NOC plans to import LPG from Paradip on regular basis
Kathmandu, July 13
Transportation cost of liquefied petroleum gas (LPG) will go up in the coming days as Nepal Oil Corporation (NOC) is preparing to import cooking gas on a regular basis from Paradip refinery of Indian Oil Corporation (IOC), located in Odisha state.
The state-owned petroleum company has recently asked LPG bottling plants to make product delivery order (PDO) to import LPG from Paradip on a regular basis as the IOC has said that supply from Barauni refinery to Nepal will be cut in the future citing rising demand in their own locality.
IOC’s Barauni refinery is the nearest refinery from Nepal. The distance to Barauni refinery from Birgunj border is around 254 km, whereas Paradip is 1,040 km far from Birgunj.
“Though LPG is quite cheaper in Paradip than in Barauni, it will not cover all the cost incurred in transportation,” said Kush Prasad Mally, vice president of Nepal LP Gas Industry Association (NLPGIA).
Bottling plants need to lease more bullets to transport cooking fuel from Paradip.
“Due to the long distance, a bullet can transport LPG only two times in a month from Paradip as compared to at least three times from Barauni,” as per Mally.

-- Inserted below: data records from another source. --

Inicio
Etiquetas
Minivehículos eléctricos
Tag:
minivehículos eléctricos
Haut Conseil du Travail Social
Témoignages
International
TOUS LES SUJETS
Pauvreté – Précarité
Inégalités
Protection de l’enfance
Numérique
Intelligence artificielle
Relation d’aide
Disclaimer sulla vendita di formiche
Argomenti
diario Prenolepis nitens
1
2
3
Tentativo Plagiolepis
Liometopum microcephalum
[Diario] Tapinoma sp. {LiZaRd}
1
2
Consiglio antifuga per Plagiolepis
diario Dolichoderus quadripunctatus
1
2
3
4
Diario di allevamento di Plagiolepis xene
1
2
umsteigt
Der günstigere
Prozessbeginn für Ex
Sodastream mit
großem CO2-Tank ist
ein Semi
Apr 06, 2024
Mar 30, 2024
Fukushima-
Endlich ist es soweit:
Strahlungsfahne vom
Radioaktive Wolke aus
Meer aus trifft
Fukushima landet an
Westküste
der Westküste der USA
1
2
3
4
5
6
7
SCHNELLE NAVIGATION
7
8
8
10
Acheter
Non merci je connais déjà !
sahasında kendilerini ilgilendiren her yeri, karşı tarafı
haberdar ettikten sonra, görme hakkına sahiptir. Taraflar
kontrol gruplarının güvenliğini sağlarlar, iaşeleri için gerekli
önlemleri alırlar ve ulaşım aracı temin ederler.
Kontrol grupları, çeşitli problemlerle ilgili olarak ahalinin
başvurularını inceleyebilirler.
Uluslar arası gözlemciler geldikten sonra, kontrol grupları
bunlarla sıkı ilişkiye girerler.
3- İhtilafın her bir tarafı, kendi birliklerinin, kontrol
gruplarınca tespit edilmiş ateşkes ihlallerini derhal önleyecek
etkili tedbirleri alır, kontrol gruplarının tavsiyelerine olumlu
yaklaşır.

The Barauni refinery caters to 50 per cent of country’s LPG demand at present, with remaining amount being imported from Haldia and Mathura. Nepal is entirely reliant on India for fuel import.

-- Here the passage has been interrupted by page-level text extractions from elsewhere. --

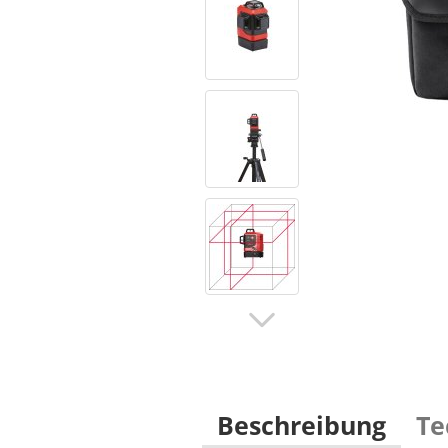
Beschreibung
Te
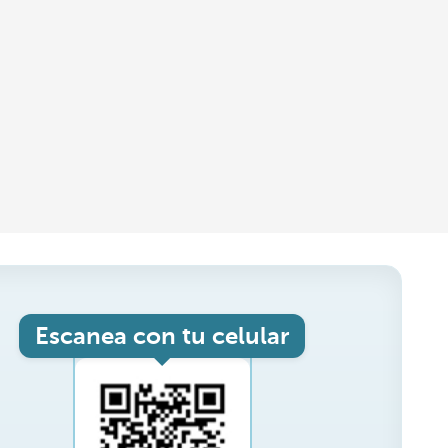
Escanea con tu celular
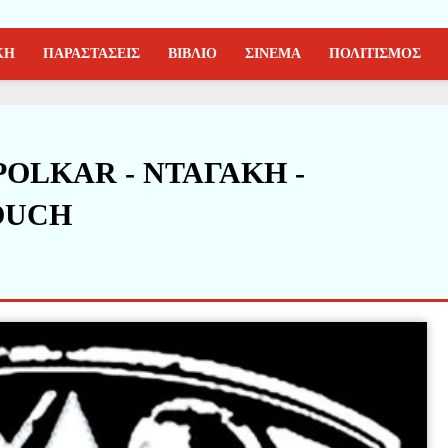
ΚΗ
ΠΑΡΑΣΤΑΣΕΙΣ
ΒΙΒΛΙΟ
ΣΙΝΕΜΑ
ΠΟΛΙΤΙΣΜΟΣ
 - POLKAR - ΝΤΑΓΑΚΗ -
OUCH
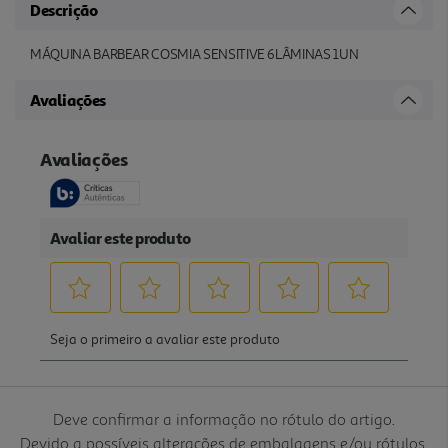
Descrição
MÁQUINA BARBEAR COSMIA SENSITIVE 6LÂMINAS 1UN
Avaliações
Deve confirmar a informação no rótulo do artigo.
Devido a possíveis alterações de embalagens e/ou rótulos,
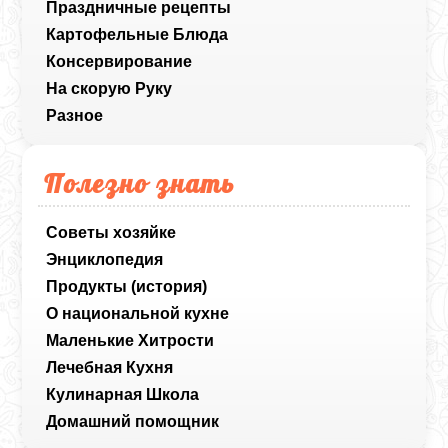
Праздничные рецепты
Картофельные Блюда
Консервирование
На скорую Руку
Разное
Полезно знать
Советы хозяйке
Энциклопедия
Продукты (история)
О национальной кухне
Маленькие Хитрости
Лечебная Кухня
Кулинарная Школа
Домашний помощник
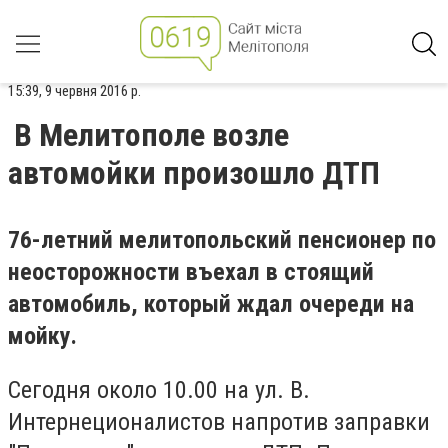
15:39, 9 червня 2016 р.
В Мелитополе возле
автомойки произошло ДТП
76-летний мелитопольский пенсионер по
неосторожности въехал в стоящий
автомобиль, который ждал очереди на
мойку.
Сегодня около 10.00 на ул. В.
Интернеционалистов напротив заправки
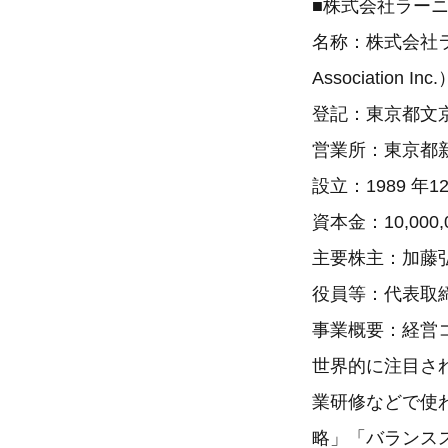
■株式会社ラー
名称：株式会社ラー
Association Inc.
登記：東京都文
営業所：東京都新
設立：1989 年12
資本金：10,000,
主要株主：加藤
役員等：代表取締
事業概要：経営
世界的に注目さ
業研修などで使
略」「バランス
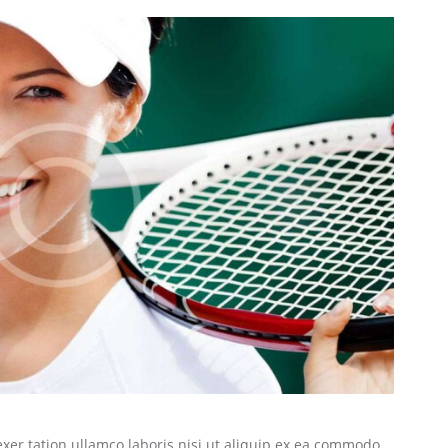
xer tation ullamco laboris nisi ut aliquip ex ea commodo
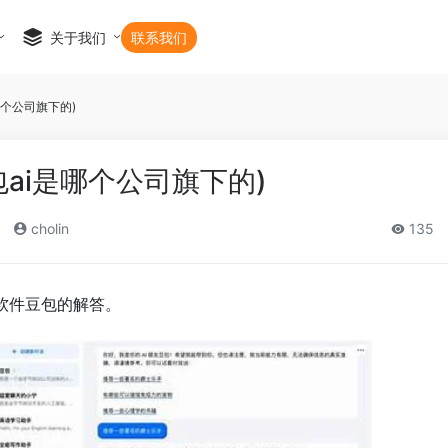
关于我们
联系我们
哪个公司旗下的)
包ai是哪个公司旗下的)
cholin
135
i软件豆包的解答。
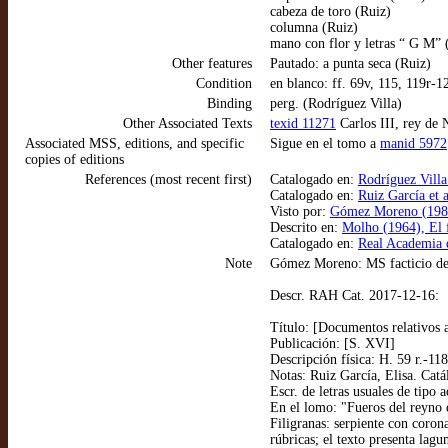
cabeza de toro (Ruiz)
columna (Ruiz)
mano con flor y letras “ G M” 
Other features
Pautado: a punta seca (Ruiz)
Condition
en blanco: ff. 69v, 115, 119r-1
Binding
perg. (Rodríguez Villa)
Other Associated Texts
texid 11271
Carlos III, rey de 
Associated MSS, editions, and specific
Sigue en el tomo a
manid 5972
copies of editions
References (most recent first)
Catalogado en:
Rodríguez Villa
Catalogado en:
Ruiz García et 
Visto por:
Gómez Moreno (1984)
Descrito en:
Molho (1964), El 
Catalogado en:
Real Academia 
Note
Gómez Moreno: MS facticio de
Descr. RAH Cat. 2017-12-16:
Título: [Documentos relativos 
Publicación: [S. XVI]
Descripción física: H. 59 r.-118
Notas: Ruiz García, Elisa. Catá
Escr. de letras usuales de tipo 
En el lomo: "Fueros del reyno
Filigranas: serpiente con coron
rúbricas; el texto presenta lagu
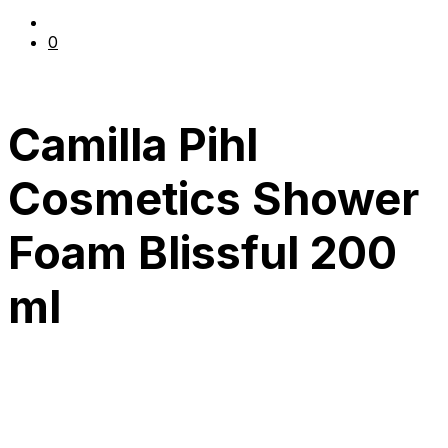
0
Camilla Pihl
Cosmetics Shower
Foam Blissful 200
ml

Initially, NOC will issue product delivery order of 10,000 tonnes for mid-July to mid-August, which IOC has pledged as additional supply for Nepal to make up for the shortfall caused during the disruptions in supply lines from India that has caused a prolonged crisis.

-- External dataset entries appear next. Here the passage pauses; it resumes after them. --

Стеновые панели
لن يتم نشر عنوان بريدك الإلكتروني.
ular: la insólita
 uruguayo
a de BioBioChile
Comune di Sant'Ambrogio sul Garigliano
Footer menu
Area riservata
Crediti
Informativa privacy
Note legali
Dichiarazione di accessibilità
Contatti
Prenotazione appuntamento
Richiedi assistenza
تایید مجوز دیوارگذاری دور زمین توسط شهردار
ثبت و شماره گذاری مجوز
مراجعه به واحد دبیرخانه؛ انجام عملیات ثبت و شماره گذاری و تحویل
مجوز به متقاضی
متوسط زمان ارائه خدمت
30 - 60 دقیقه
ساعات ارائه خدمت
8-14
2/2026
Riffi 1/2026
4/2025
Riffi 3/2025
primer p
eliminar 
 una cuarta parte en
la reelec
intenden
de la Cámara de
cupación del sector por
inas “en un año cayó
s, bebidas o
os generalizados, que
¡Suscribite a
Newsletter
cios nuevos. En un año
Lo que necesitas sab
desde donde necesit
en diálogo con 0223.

The country has been facing perennial shortage of cooking gas during winter season when supply from Barauni is cut as demand of LPG surges in India.
The additional quantity from India is expected to end erratic distribution of cooking fuel when consumers have been compelled to keep their cylinders in queue to get LPG. Demand for cooking gas always increases during festive season and peaks during winter. Demand for LPG peaks to around 30,000 tonnes per month during the winter season from 25,000 tonnes at normal times.
“To end perennial problem of LPG shortage during winter season, we have looked at Paradip as an alternate supply point,” said Mukunda Ghimire, spokesperson for NOC.
As per NOC, IOC refineries, which are currently allowed to dispatch load to Nepal, are unable to increase monthly supply to above 30,000 tonnes. In this situation, Paradip could be a major supply point for Nepal in the future as the demand of cooking gas has been surging by 13 per cent every year.
Paradip is one of IOC’s largest refineries, which can supply sufficient quantity to Nepal.